GOOD control (MW 150k) runs as BAD control (MW 450k)
BAD control runs as GOOD control

2. 2nd (Slightly used) column:

GOOD control runs as GOOD control
BAD control runs as BAD control

This suggests to me that the problem IS with the DVB packing--washing with mobile phase possibly "conditions" the packing and/or elutes some residual unknown material (residual polymerization catalyst/residual monomer/oligomers etc ??) which triggers the GOOD/BAD interconversion. Interesting that there is no apparent equilibrium.

Question: was the scenario described in 1 & 2 observed with Column 1 ? Was Col. 1 perhaps initially washed with mobile phase longer, before controls and samples were first run ?
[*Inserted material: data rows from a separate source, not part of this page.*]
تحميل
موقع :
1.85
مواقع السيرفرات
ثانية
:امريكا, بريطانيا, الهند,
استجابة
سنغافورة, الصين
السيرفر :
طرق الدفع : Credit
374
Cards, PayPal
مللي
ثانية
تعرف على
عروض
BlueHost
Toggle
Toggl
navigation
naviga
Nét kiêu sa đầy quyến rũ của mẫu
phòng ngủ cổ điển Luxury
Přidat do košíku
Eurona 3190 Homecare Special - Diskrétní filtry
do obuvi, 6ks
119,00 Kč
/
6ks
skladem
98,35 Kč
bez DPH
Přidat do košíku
3. Peak width of four MW calibn. stds. deteriorates on col. 1 after prolonged use----this is consistent with interaction of proprietary polymer with packing (I know I have said that previously).

Your comments about lot-to-lot uniformity, esp. of mixed bed resin, are spot on. I think that you should contact the column manufacturer; describe the poor results obtained with col. 2 and request the manufacturer to supply another column packed with the same lot as Col. 1.
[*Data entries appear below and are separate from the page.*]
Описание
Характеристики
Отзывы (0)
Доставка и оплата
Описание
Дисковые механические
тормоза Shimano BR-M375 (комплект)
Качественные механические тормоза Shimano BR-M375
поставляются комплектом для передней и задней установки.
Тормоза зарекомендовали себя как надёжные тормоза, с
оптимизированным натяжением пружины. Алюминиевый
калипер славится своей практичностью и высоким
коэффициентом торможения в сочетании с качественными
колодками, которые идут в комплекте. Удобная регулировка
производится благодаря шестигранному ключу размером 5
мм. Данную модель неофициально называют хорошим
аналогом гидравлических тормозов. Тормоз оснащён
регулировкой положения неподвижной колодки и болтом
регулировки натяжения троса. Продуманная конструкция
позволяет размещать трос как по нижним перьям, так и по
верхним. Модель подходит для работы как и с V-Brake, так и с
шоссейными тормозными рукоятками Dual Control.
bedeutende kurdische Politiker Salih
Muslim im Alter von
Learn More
Please let us know any outcome to solving your problem.

[shaun78]

You have it just about right with the addition that sometimes this new column generates results that matches the old column, and sometimes not.

I would feel a lot more comfortable with all of this if I only knew what was going on. Right now it looks like this method works (or not) based upon planetary alignment; and that is not good science.
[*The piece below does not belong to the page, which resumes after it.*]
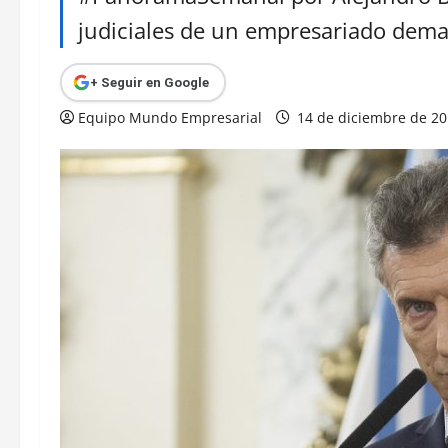
judiciales de un empresariado dema
+ Seguir en Google
Equipo Mundo Empresarial
14 de diciembre de 2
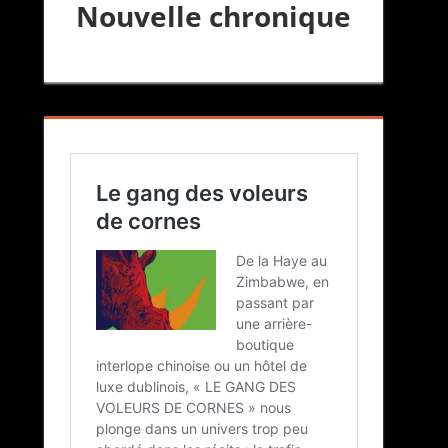
Nouvelle chronique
It is good to have my belief confirmed that there will be differences between mixed bed column lots.

Thank you for your help and I will try to keep everyone in the loop...

[shaun78]

Update:

It turns out that all of these problems are column related.

The client does not understand this polymer or it's distribution very well. After successfully destroying another column, this is what I noticed:

1. Standards and samples alike are binding to the column. Though gradual, sample RT shifts (0.05-0.1 min earlier) are observed after about every 200 injections. Pores in the column are being blocked or phase is slowly collapsing.

2. As samples/standards bind and/or phase is collapsing the column takes longer and longer to equilibrate. Large equilibration time increases are noticed about every 500-750 injections. Increase in time changed from about an hour (no injections) to upwards of 8 - 10 hours (right before the column became a piece of junk).

3. The reason for the long equilibration appears to be related to analyte possibly being released from the column and pores re-opening as retention times would trend from shorter to longer as the column equilibrated, but would never go all the way back to the when new RTs.

4. As all of this happened, the injections of the narrow distribution molecular weight standards started to look worse and worse. Peaks would start narrow when the column was new (~45 second peak width) and would become insanely broad when the column was junk (~18 minute peak width).

5. Installation of a 500A column behind the mixed bed showed the two control samples we have been testing are not what the client thought. The good control is indeed good. The bad control actually contains the distribution of the good control as well as a small portion (~20%) of an insanely high molecular weight distribution. When bad became good and good became bad the large molecular weight distribution of the bad was either totally excluded from the column or went below detection limits because the peak had become too broad; only the less intense lower molecular weight distribution was detected. The good control looked like the bad control because it had greater peak intensity due to the chromatography but because the peak had broadened, it now looked like the bad control. The bad control looked good because it was a less intense peak and the broadening was not as readily apparent.

Solution: guard column. Install and replace when chromatography starts to change, or every 500 injections.

Oh the frustration that this has caused! However, I am glad to see it sorted so I don't have to deal with it anymore.